Mas, em termos práticos, o que deve fazer um gestor público se receber uma fatura em desconformidade? “O mais sensato será seguir um mecanismo que está definido no Código dos Contratos Públicos quando uma obrigação no contrato não é cumprida de forma correta, notificamos para o cumprimento e só quando for emitida uma fatura conforme iremos proceder ao pagamento. Esta é uma conduta legal e em última instância aconselhável”, explica Bernardo Cid.

A visão das entidades públicas e os desafios para as PME

Na perspetiva de Tiago de Melo, vogal do Conselho Diretivo da eSPap, entidade responsável pela coordenação da Fatura Eletrónica na Administração Pública, admite que foi um desafio corresponder às normas europeias com regras muito exigentes. A pergunta que se impôs foi: Como vamos executar uma solução complexa da forma mais simples possível? Com esta questão em mente, os responsáveis desenharam a estratégia para uma plataforma digital de faturação eletrónica, que permitiu alterar a forma como os fornecedores do Estado emitem as suas faturas e como o Estado as recebe e trata, dando um passo em frente na digitalização da administração pública.

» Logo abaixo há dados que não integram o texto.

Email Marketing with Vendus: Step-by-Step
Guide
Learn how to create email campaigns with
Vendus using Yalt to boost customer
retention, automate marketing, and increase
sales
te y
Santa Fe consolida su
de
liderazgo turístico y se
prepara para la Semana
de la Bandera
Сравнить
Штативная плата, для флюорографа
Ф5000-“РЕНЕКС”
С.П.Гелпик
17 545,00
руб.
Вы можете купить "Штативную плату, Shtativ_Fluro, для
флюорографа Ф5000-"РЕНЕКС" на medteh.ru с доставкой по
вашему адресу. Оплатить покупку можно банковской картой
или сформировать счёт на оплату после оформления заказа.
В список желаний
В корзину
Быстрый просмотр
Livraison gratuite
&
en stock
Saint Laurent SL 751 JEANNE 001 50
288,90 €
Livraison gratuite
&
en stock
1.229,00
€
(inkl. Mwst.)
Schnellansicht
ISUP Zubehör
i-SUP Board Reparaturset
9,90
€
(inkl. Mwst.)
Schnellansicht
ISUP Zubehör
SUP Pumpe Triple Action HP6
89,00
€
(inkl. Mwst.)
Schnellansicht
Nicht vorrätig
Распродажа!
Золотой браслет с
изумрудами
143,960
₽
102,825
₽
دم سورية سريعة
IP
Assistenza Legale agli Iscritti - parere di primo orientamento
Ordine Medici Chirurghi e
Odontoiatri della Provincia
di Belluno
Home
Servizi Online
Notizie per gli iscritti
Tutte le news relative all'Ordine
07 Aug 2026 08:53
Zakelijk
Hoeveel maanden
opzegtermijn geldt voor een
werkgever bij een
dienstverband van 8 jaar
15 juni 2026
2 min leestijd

Para quem trabalha no terreno são os detalhes que fazem toda a diferença. Hernani Duarte, do Centro Hospitalar de Lisboa Ocidental (CHLO), refere que basta um pequeno erro, por exemplo nos lotes ou prazos de validade, para existir um grande problema. Por isso, a fluidez e o rigor da informação facilitados pela faturação eletrónica tornam-se fundamentais para minimizar os erros. “A complexidade nos hospitais é grande, porque lidamos com vidas humanas, um erro num documento que atrasa dois ou três dias a entrega de um artigo pode colocar uma vida em risco”, garante o Diretor Logístico do CHLO, em declarações ao JE LAB.

Para João Paulo Anjos, chefe da Divisão de Gestão Financeira da Câmara Municipal de Anadia, a desmaterialização tem enormes vantagens, embora abolir o papel não tenha sido fácil, em especial para os “colaboradores com muitos anos de serviço”, mas com a estratégia de envolver, motivar e incluir todos como parte da mudança foi possível alcançar o sucesso. O dirigente afirma ainda estar preocupado com a questão da cibersegurança. A visão é partilhada por Marcelo Delgado, da Associação dos Trabalhadores da Administração Local: “Estamos convictos de que a faturação eletrónica é uma boa solução além da lei, mas estamos preocupados com a segurança das operações eletrónicas”.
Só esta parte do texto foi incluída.